Ultimately, I'm drawn to work spanning the entire stack—from writing PTX assembly for tensor cores to designing API interfaces for fine-tuning language models. I excel at solving problems that require understanding of Linux kernel internals, driver behavior, network programming, distributed consensus systems, microservices architectures, and ML framework internals. I want to contribute to the fullest - whether that's implementing stable versions of new algorithms proposed by researchers, building instrumentation to eliminate Python GIL contention, making changes to fine-tuning systems, profiling RL pipelines to find improvement opportunities, and building efficient and scalable distributed RLHF stacks; these challenges that are spread across the stack energize me to the fullest.

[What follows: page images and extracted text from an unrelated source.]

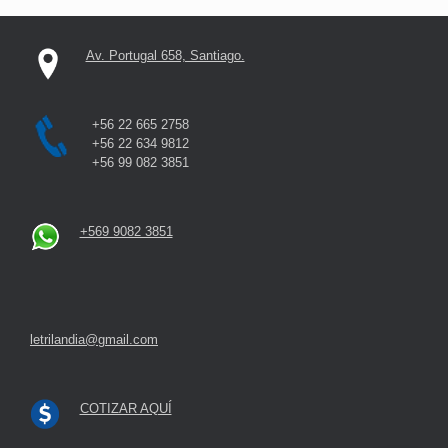
Av. Portugal 658, Santiago.
+56 22 665 2758
+56 22 634 9812
+56 99 082 3851
+569 9082 3851
letrilandia@gmail.com
COTIZAR AQUÍ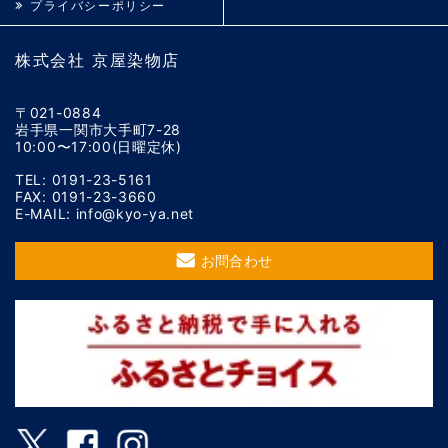
プライバシーポリシー
株式会社 京屋染物店
〒021-0884
岩手県一関市大手町7-28
10:00〜17:00(日曜定休)
TEL: 0191-23-5161
FAX: 0191-23-3660
E-MAIL: info@kyo-ya.net
お問合わせ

✦ Democratizing AI Infrastructure & Working on Open Source ✦

As a proud supporter of the open-source and self-host movement, I believe the best way to accelerate AI progress is to build in public, share knowledge freely, and help others level up. I want to contribute to major projects like PyTorch, especially working on FSDP, building custom Python bytecode interpreters for graph capture without forcing users to rewrite code, rewriting C++ code for ABI compatibility, or enabling pdb debugging across distributed training jobs. I mostly hang out in GPU MODE (formerly CUDA MODE), learning how GPUs work from first principles and ship real-world projects. I want to work on projects like torchao (PyTorch native quantization), and making substantial PRs to projects like DeepSpeed, TorchTitan, and NeMO.

✦ Reinforcement Learning Systems & Post-Training Infrastructure ✦

Building and scaling distributed RL systems for model training is where systems challenges become uniquely challenging, and I love it! I want to work on everything from reward modeling to policy optimization, designing elastic environment microservices, optimizing multi-node training, and implementing policy-space methods like GRPO and PPO at scale. I want to build systems that manage everything from orchestration, numerics, parallelism, weight transfer, transparent failure recovery, multi-tenant scheduling, and autoscaling, all while providing researchers with a simple interface.

✦ Hardware-Software Co-Design & ML Accelerators ✦

Working at the intersection of hardware design and ML systems is so out of my comfort zone I want to risk everything just to see if I can pull it off. I aim to understand chip architecture deeply enough to provide meaningful feedback to hardware designers about how model changes impact performance. This includes working on compiler infrastructure for ML accelerators like Triton, building systems that give low-level control over hardware to expert users, and understanding trade-offs between different memory hierarchies, interconnect topologies, and compute primitives.